Rozdział 4

1.1K 70 45
                                    



Sypialnia Kinzoku była utrzymana w czerwieni i różnych odcieniach szarości. Tylko kotary w oknach przybrały teraz odcień ciemnego różu. Lecz nie na długo...

-Kin! Pora wstawać! - zawołała Yui wchodząc do pokoju współlokatorki skoro świt.

Rudowłosa uniosła się na łokciach, ogarnęła nieprzytomnym wzrokiem swych stalowych oczu pokój, zatrzymała go na chwilę na Kusanagi, po czym znów opadła na poduszki, mrucząc coś niewyraźnie.

-No dalej! Musimy przygotować rozpoczęcie roku!

Fioletowłosa podeszła do łóżka, po czym bezlitośnie zerwała kołdrę z koleżanki.

-AAAA!!! Precz siło nieczysta! Przecież to nadal sen!

-To nie sen. Widzisz, Kin? Nadal tu jesteśmy! To prawda!

-Akurat – wstała i próbując odgarnąć włosy z oczu podeszła do okna z którego rozciągał się piękny widok na ogród, a także na jedno ze skrzydeł Boskiej Akademii. - No bez jaj...

-Teraz wierzysz? - zapytała Yui siadając na łóżku z uśmiechem. Była już ubrana w mundurek i uczesana.

-Oczywiście, że nie! I po kiego grzyba mnie budzisz tak wcześnie! Nawet 6 jeszcze nie ma! Mogłam jeszcze tyle spać! Buuuu... - I tak mrucząc pod nosem poczłapała do salonu.

Wzięła, nadal wiszący na swoim pierwotnym miejscu mundurek i udała się do łazienki. Po kilkunastu minutach wróciła do pokoju, włosami związanymi w wysokiego kucyka i czerwonym lakierem w ręku. Usiadła przy biurku i zaczęła malować paznokcie, a gdy wyschły podeszła do szafki nocnej i założyła leżące na niej kolczyki - czarne kuleczki.

-Chodź. Skoro mnie już wyciągnęłaś z cieplusiego łóżka to chociaż wyładuję się na tej bandzie idiotów. - powiedziała rudowłosa stając przy drzwiach.

-Yyy... Tak, już – mruknęła kapłanka i wyszła za współlokatorką.

~*~

-I na co było tak wcześnie wstawać? Wszyscy jeszcze gniją w łóżkach – stwierdziła Kin, gdy weszły do auli.

Zupełnie pustej auli.

-Ale... - zaprzeczeniom Yui przeszkodził dość głośny huk.

Za nimi leżał nordycki bóg światła.

-Dzień dobry... - powiedział z zażenowanym uśmiechem.

-Dzień dobry, Balder – odparła Kusanagi, a rudowłosa kiwnęła głową w geście pozdrowienia.

-Cieszę się, że pamiętacie moje imię – stwierdził, gdy już podniósł się z ziemi.

-Dobrze, że przyszedłeś – powiedziała fioletowłosa. - Ulżyło mi. Myślałam, że nikt inny nie przyjdzie.

-Pierwszy raz będę chodził do szkoły.
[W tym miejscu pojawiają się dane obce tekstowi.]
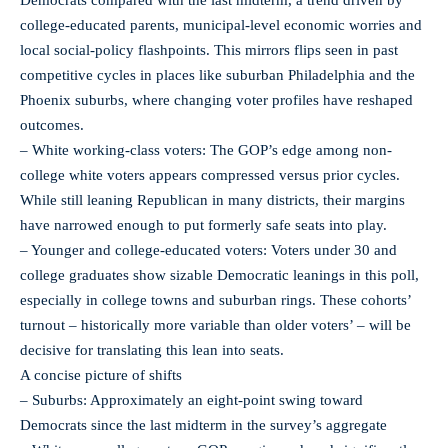
college-educated parents, municipal-level economic worries and
local social-policy flashpoints. This mirrors flips seen in past
competitive cycles in places like suburban Philadelphia and the
Phoenix suburbs, where changing voter profiles have reshaped
outcomes.
– White working-class voters: The GOP’s edge among non-
college white voters appears compressed versus prior cycles.
While still leaning Republican in many districts, their margins
have narrowed enough to put formerly safe seats into play.
– Younger and college-educated voters: Voters under 30 and
college graduates show sizable Democratic leanings in this poll,
especially in college towns and suburban rings. These cohorts’
turnout – historically more variable than older voters’ – will be
decisive for translating this lean into seats.
A concise picture of shifts
– Suburbs: Approximately an eight-point swing toward
Democrats since the last midterm in the survey’s aggregate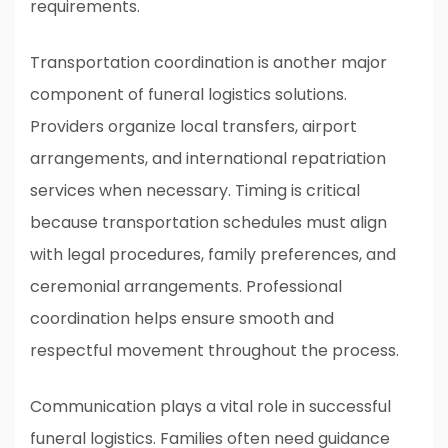
requirements.
Transportation coordination is another major
component of funeral logistics solutions.
Providers organize local transfers, airport
arrangements, and international repatriation
services when necessary. Timing is critical
because transportation schedules must align
with legal procedures, family preferences, and
ceremonial arrangements. Professional
coordination helps ensure smooth and
respectful movement throughout the process.
Communication plays a vital role in successful
funeral logistics. Families often need guidance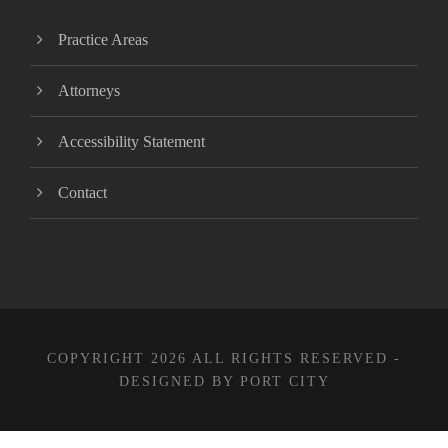
Practice Areas
Attorneys
Accessibility Statement
Contact
COPYRIGHT 2026 ALL RIGHTS RESERVED -
DESIGNED BY PORT CITY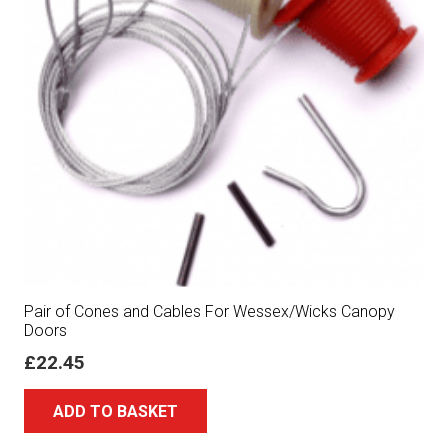
Pair of Cones and Cables For Wessex/Wicks Canopy
Doors
£
22.45
ADD TO BASKET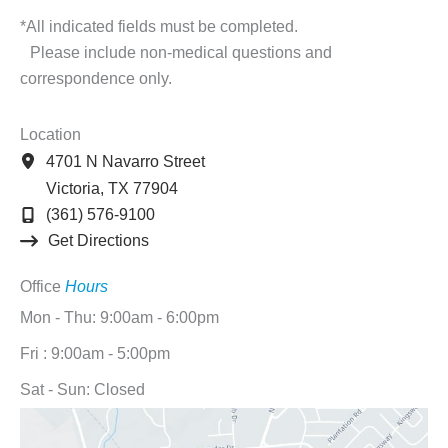
*All indicated fields must be completed.
Please include non-medical questions and
correspondence only.
Location
4701 N Navarro Street
Victoria
,
TX
77904
(361) 576-9100
Get Directions
Office
Hours
Mon - Thu: 9:00am - 6:00pm
Fri : 9:00am - 5:00pm
Sat - Sun: Closed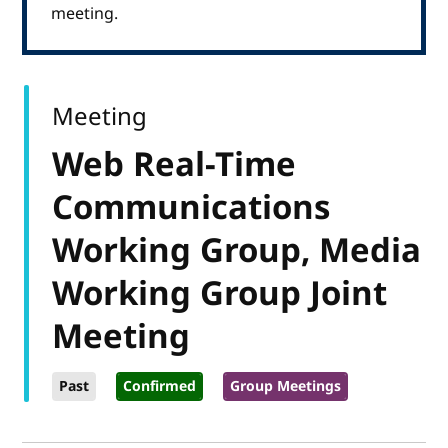
meeting.
Meeting
Web Real-Time
Communications
Working Group, Media
Working Group Joint
Meeting
Past
Confirmed
Group Meetings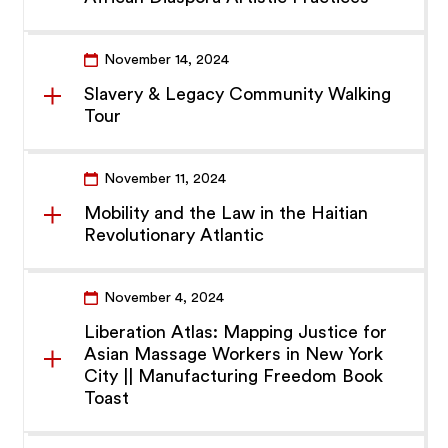
November 14, 2024
Slavery & Legacy Community Walking
Tour
November 11, 2024
Mobility and the Law in the Haitian
Revolutionary Atlantic
November 4, 2024
Liberation Atlas: Mapping Justice for
Asian Massage Workers in New York
City || Manufacturing Freedom Book
Toast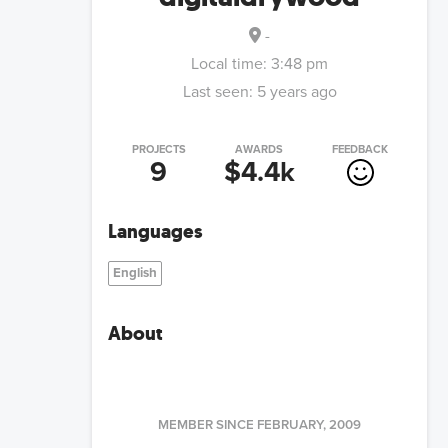
-
Local time:
3:48 pm
Last seen:
5 years ago
PROJECTS
AWARDS
FEEDBACK
9
$4.4k
Languages
English
About
MEMBER SINCE
FEBRUARY, 2009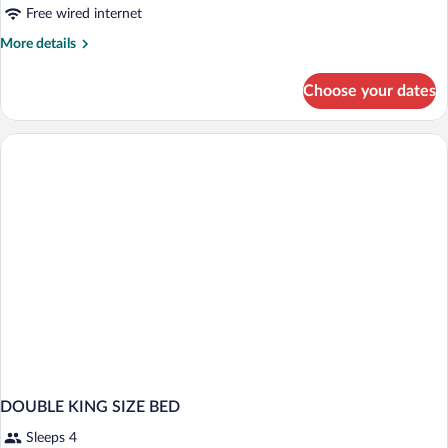
Smoking
Free wired internet
More
More details
details
for
Choose your dates
Premium
Plus
Room,
Non
Smoking
DOUBLE KING SIZE BED
Sleeps 4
Jestem taki podekscytowany.

-Nie wiesz na co się piszesz – mruknęła Kin wskakując na scenę, na której po chwili usiadła.

-Co masz na myśli? - zapytał blondyn.

-Zobaczysz... Nie będę straszyć pierwszaków – odparła z wrednym uśmiechem wesoło majtając nogami.

-Kin! Bądź miła! To ich pierwszy dzień! - skarciła ja współlokatorka.

-Bycie miłym jest przereklamowane! I nudne...

Balder wybuchł śmiechem.

-Zupełnie jakbym słyszał Lokiego!

-Właśnie, mój drogi Legolasie! Gdzie Cheshire? - Shiroi zeskoczyła ze sceny i podeszła do boga.